• **What needs to be done**:
Restate word for word every line from the top of the data below down through the line that holds "Task: Click on the Preferencias [button]".

• **Working data**:
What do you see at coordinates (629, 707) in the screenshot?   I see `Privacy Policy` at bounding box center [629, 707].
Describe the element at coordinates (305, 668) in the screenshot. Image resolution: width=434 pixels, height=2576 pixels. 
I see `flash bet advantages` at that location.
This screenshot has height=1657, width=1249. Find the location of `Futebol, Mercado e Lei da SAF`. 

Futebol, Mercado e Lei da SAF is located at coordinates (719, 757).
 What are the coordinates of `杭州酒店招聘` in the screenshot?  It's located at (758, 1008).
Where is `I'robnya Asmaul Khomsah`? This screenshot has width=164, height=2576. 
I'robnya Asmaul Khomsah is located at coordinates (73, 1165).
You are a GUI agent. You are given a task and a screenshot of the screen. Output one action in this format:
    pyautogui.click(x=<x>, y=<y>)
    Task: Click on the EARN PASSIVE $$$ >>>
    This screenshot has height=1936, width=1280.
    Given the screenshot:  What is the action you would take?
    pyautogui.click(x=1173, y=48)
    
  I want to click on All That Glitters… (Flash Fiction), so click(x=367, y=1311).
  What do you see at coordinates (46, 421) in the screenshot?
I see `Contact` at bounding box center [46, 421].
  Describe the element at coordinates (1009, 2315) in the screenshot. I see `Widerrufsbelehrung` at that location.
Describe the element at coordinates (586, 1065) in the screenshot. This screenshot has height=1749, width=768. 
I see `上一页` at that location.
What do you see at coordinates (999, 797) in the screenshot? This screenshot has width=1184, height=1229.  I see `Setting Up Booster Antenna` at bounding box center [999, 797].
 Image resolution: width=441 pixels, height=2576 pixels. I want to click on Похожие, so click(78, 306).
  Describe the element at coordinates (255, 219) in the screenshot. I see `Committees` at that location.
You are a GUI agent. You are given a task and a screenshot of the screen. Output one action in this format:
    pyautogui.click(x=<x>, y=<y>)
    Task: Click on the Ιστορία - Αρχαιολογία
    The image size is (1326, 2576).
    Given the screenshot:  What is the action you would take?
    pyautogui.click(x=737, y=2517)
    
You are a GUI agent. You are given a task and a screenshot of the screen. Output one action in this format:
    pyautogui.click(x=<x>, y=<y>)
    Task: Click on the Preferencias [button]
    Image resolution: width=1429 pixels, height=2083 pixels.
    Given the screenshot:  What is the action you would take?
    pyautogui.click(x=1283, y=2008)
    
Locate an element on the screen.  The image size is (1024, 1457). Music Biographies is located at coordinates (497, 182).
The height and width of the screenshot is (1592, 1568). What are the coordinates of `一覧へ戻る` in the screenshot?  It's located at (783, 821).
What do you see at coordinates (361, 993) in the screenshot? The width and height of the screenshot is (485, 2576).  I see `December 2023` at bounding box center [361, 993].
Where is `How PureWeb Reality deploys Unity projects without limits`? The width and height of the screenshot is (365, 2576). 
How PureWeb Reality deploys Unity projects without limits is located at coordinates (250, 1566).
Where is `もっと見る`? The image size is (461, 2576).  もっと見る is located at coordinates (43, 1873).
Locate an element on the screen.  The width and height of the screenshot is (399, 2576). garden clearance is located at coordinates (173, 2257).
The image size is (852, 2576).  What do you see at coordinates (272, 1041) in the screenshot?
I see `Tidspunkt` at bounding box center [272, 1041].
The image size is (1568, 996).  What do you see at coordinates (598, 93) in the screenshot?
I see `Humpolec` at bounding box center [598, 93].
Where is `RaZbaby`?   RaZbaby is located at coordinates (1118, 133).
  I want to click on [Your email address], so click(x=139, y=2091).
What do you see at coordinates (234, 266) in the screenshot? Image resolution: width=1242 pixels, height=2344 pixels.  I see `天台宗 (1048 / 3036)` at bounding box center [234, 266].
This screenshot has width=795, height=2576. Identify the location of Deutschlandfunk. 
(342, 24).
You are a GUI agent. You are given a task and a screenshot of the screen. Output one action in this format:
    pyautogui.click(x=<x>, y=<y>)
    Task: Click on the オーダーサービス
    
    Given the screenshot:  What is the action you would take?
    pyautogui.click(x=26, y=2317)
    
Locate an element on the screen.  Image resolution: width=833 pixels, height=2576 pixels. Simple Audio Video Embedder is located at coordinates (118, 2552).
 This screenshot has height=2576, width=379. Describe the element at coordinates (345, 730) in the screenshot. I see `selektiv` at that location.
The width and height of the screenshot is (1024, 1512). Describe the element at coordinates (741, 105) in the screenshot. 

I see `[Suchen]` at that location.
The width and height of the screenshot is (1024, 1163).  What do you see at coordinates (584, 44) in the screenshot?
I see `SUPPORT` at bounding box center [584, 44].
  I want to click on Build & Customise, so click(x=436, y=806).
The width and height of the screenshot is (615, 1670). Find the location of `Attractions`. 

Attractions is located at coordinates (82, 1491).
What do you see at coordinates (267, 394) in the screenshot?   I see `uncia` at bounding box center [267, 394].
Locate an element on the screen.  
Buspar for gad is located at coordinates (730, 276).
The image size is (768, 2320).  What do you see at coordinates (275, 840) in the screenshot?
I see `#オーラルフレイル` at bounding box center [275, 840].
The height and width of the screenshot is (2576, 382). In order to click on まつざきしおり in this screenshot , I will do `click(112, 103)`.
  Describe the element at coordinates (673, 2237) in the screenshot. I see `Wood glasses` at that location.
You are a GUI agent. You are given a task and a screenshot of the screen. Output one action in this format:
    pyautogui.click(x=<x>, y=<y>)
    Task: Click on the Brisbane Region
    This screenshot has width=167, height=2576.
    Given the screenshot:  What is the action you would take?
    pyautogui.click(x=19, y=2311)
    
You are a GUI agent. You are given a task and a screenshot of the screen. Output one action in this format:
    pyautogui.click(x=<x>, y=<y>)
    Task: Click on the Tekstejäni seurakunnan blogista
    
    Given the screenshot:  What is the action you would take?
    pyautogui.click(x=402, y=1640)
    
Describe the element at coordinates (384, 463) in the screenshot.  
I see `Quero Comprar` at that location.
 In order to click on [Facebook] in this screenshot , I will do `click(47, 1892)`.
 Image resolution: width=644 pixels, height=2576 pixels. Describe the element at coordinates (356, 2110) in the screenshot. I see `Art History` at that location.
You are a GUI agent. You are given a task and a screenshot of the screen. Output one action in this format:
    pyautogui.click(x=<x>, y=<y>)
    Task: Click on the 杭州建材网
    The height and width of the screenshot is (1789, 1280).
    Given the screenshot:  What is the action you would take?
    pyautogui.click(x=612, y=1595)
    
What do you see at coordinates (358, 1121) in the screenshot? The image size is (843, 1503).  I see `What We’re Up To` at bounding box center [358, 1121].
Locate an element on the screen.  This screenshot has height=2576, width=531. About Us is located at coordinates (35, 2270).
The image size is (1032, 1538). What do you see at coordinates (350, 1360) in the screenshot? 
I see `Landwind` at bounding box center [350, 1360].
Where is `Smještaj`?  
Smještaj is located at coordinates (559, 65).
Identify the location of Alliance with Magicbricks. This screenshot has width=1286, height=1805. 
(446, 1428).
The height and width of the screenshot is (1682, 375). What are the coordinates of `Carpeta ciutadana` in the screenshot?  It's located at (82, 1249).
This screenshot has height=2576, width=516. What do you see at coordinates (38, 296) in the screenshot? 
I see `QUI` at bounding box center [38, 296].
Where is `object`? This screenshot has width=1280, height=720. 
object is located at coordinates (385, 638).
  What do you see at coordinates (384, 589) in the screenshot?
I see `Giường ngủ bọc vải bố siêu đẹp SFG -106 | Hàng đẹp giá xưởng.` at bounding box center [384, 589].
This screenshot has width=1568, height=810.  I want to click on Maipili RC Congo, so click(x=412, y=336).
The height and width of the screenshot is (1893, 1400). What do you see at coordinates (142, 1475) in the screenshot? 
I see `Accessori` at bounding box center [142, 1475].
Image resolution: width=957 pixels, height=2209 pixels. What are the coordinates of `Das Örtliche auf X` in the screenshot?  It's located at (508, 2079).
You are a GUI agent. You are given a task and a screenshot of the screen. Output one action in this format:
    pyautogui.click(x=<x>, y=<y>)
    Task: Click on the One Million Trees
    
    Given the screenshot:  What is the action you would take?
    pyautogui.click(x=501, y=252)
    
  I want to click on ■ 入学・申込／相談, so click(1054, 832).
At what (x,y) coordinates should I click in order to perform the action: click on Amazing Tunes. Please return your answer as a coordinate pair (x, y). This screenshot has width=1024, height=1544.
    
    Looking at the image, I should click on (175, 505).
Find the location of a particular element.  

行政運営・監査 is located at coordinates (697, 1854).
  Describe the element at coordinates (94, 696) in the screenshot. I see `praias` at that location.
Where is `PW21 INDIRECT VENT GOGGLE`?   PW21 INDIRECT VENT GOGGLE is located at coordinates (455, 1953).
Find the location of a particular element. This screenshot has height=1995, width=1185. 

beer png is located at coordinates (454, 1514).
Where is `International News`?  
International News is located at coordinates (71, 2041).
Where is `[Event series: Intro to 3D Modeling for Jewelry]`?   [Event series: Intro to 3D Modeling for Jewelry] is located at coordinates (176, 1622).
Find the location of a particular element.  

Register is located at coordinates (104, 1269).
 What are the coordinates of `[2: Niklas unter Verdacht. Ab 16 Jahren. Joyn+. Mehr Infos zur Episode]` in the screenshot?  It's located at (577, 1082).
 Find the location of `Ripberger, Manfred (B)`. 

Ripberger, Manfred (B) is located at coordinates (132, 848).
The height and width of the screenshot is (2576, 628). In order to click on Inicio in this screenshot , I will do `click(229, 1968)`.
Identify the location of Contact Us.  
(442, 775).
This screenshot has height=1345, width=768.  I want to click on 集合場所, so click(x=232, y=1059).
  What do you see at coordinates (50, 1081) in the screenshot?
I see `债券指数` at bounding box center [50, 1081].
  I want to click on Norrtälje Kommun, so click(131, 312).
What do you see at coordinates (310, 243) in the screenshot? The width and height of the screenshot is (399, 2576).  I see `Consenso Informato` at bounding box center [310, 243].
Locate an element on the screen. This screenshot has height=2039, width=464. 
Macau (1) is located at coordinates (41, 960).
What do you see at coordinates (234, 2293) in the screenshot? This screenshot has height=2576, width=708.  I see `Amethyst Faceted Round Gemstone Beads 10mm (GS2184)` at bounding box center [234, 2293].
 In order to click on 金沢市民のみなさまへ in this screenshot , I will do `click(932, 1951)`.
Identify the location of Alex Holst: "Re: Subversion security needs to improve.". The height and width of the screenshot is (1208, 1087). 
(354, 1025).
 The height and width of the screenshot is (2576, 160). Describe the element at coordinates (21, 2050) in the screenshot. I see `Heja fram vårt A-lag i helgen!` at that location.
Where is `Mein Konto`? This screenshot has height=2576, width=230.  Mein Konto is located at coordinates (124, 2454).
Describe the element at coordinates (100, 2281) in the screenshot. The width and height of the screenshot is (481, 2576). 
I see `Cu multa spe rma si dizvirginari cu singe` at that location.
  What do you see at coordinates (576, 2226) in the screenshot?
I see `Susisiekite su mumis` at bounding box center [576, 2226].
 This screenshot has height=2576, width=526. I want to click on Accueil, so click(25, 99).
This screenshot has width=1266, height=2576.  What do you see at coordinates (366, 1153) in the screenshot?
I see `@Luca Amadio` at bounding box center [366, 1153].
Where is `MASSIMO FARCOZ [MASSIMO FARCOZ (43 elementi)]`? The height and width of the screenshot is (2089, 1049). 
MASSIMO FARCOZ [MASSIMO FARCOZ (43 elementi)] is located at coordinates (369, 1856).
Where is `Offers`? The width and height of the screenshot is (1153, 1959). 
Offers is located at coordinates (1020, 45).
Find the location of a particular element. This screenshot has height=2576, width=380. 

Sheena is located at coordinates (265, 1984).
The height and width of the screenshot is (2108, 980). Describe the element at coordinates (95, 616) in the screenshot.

• **Reply to the exercise**:
What do you see at coordinates (629, 707) in the screenshot?   I see `Privacy Policy` at bounding box center [629, 707].
Describe the element at coordinates (305, 668) in the screenshot. Image resolution: width=434 pixels, height=2576 pixels. 
I see `flash bet advantages` at that location.
This screenshot has height=1657, width=1249. Find the location of `Futebol, Mercado e Lei da SAF`. 

Futebol, Mercado e Lei da SAF is located at coordinates (719, 757).
 What are the coordinates of `杭州酒店招聘` in the screenshot?  It's located at (758, 1008).
Where is `I'robnya Asmaul Khomsah`? This screenshot has width=164, height=2576. 
I'robnya Asmaul Khomsah is located at coordinates (73, 1165).
You are a GUI agent. You are given a task and a screenshot of the screen. Output one action in this format:
    pyautogui.click(x=<x>, y=<y>)
    Task: Click on the EARN PASSIVE $$$ >>>
    This screenshot has height=1936, width=1280.
    Given the screenshot:  What is the action you would take?
    pyautogui.click(x=1173, y=48)
    
  I want to click on All That Glitters… (Flash Fiction), so click(x=367, y=1311).
  What do you see at coordinates (46, 421) in the screenshot?
I see `Contact` at bounding box center [46, 421].
  Describe the element at coordinates (1009, 2315) in the screenshot. I see `Widerrufsbelehrung` at that location.
Describe the element at coordinates (586, 1065) in the screenshot. This screenshot has height=1749, width=768. 
I see `上一页` at that location.
What do you see at coordinates (999, 797) in the screenshot? This screenshot has width=1184, height=1229.  I see `Setting Up Booster Antenna` at bounding box center [999, 797].
 Image resolution: width=441 pixels, height=2576 pixels. I want to click on Похожие, so click(78, 306).
  Describe the element at coordinates (255, 219) in the screenshot. I see `Committees` at that location.
You are a GUI agent. You are given a task and a screenshot of the screen. Output one action in this format:
    pyautogui.click(x=<x>, y=<y>)
    Task: Click on the Ιστορία - Αρχαιολογία
    The image size is (1326, 2576).
    Given the screenshot:  What is the action you would take?
    pyautogui.click(x=737, y=2517)
    
You are a GUI agent. You are given a task and a screenshot of the screen. Output one action in this format:
    pyautogui.click(x=<x>, y=<y>)
    Task: Click on the Preferencias [button]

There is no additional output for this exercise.